I am learning LINQ, and I want to read a text file (let's say an e-book) word by word using LINQ.

This is wht I could come up with:

static void Main()
        {
            string[] content = File.ReadAllLines("text.txt");

            var query = (from c in content
                         select content);

            foreach (var line in content)
            {
                Console.Write(line+"\n");
            }

        }

This reads the file line by line. If i change ReadAllLines to ReadAllText, the file is read letter by letter.

Any ideas?

Deepak
  • 731
  • 2
  • 9
  • 14

6 Answers6

3
string[] content = File.ReadAllLines("text.txt");
var words=content.SelectMany(line=>line.Split(' ', StringSplitOptions.RemoveEmptyEntries));
foreach(string word in words)
{
}

You'll need to add whatever whitespace characters you need. Using StringSplitOptions to deal with consecutive whitespaces is cleaner than the Where clause I originally used.

In .net 4 you can use File.ReadLines for lazy evaluation and thus lower RAM usage when working on large files.

CodesInChaos
  • 106,488
  • 23
  • 218
  • 262
  • the problem with this is that words in the next line are appended without space to the last word of the previous line. – Deepak Oct 14 '10 at 11:40
  • Why is that a problem? The ReadAllLines function should already split these apart. And then the SelectMany splits each line even further. And the Where clause deals with consecutive whitespaces. – CodesInChaos Oct 14 '10 at 11:43
  • I think I'd prefer to split on `new Regex(@"[^\w'-]")` to catch most non-word chars but keep ' and - within words intact.
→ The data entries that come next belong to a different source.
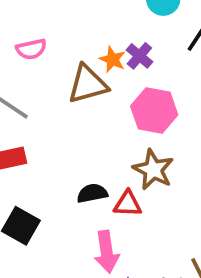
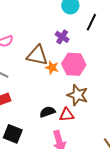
orange star: (112, 59) -> (52, 68), moved
brown triangle: (88, 84) -> (37, 55), turned 35

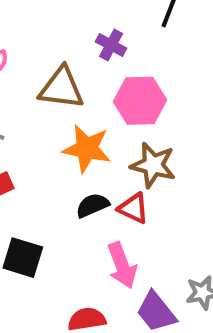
orange star: (52, 68) -> (87, 149), moved, size x1.6
red triangle: (67, 115) -> (133, 208), turned 35

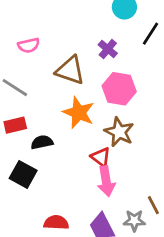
black semicircle: (92, 205) -> (42, 142), moved
pink arrow: (122, 265) -> (106, 181), moved

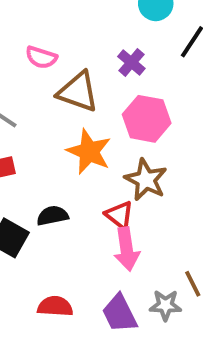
pink semicircle: (29, 45) -> (41, 57), moved, turned 30
black semicircle: (42, 142) -> (52, 216), moved

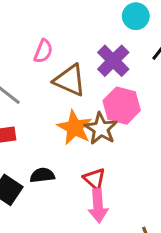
pink semicircle: (41, 57) -> (43, 51), turned -90
purple cross: (131, 63) -> (113, 61), size x1.5
brown star: (146, 180) -> (101, 129), moved

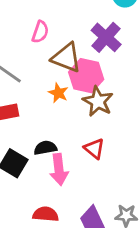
pink hexagon: (122, 106) -> (86, 76), moved
orange star: (75, 128) -> (58, 93), moved, size x0.6
pink arrow: (98, 206) -> (59, 169), moved

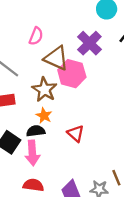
orange star: (58, 93) -> (44, 116), moved
brown star: (98, 101) -> (44, 90), moved
pink arrow: (59, 169) -> (32, 153), moved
If you aren't in .NET 4, you can also write your own lazy-evaluated ReadLines from a TextReader as `for(string line = rdr.ReadLine(); line != null; line = rdr.ReadLine())yield return line;` – Jon Hanna Oct 14 '10 at 12:53
1
string str = File.ReadAllText();
char[] separators = { '\n', ',', '.', ' ', '"', ' ' };    // add your own
var words = str.Split(separators, StringSplitOptions.RemoveEmptyEntries);
Grozz
  • 8,317
  • 4
  • 38
  • 53
0

The following uses iterator blocks, and therefore uses deferred loading. Other solutions have you loading the entire file into memory before being able to iterate over the words.

static IEnumerable<string> GetWords(string path){  

    foreach (var line in File.ReadLines(path)){
        foreach (var word in line.Split(null)){
            yield return word;
        }
    }
}

(Split(null) automatically removes whitespace)

Use it like this:

foreach (var word in GetWords(@"text.txt")){
    Console.WriteLine(word);
}

Works with standard Linq funness too:

GetWords(@"text.txt").Take(25);
GetWords(@"text.txt").Where(w => w.Length > 3)
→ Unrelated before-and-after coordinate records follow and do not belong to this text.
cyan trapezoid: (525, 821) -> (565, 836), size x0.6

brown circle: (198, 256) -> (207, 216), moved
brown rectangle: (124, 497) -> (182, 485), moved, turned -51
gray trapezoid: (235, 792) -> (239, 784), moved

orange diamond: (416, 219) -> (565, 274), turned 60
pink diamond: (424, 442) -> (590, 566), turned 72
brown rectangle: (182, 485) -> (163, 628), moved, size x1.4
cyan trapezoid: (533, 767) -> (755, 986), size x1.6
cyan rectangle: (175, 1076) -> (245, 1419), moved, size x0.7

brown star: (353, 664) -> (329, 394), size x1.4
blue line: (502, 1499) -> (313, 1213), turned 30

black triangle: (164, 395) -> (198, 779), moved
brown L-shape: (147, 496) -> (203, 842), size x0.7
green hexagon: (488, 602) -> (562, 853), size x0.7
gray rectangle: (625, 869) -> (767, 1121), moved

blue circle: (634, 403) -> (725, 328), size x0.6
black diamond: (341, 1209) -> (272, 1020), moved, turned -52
Of course error handling etc. left out for sake of learning.

Community
  • 1
  • 1
TinyTimZamboni
  • 5,275
  • 3
  • 28
  • 24
0
string content = File.ReadAllText("Text.txt");

var words = from word in content.Split(WhiteSpace, StringSplitOptions.RemoveEmptyEntries) 

select word;

You will need to define the array of whitespace chars with your own values like so:

List<char> WhiteSpace = { Environment.NewLine, ' ' , '\t'};

This code assumes that panctuation is a part of the word (like a comma).

Neowizard
  • 2,981
  • 1
  • 21
  • 39
0

It's probably better to read all the text using ReadAllText() then use regular expressions to get the words. Using the space character as a delimiter can cause some troubles as it will also retrieve punctuation (commas, dots .. etc). For example:

Regex re = new Regex("[a-zA-Z0-9_-]+", RegexOptions.Compiled); // You'll need to change the RE to fit your needs
Match m = re.Match(text);
while (m.Success)
{
    string word = m.Groups[1].Value;

    // do your processing here

    m = m.NextMatch();
}
Waleed Eissa
  • 10,283
  • 16
  • 60
  • 82
-1

You could write content.ToList().ForEach(p => p.Split(' ').ToList().ForEach(Console.WriteLine)) but that's not a lot of linq.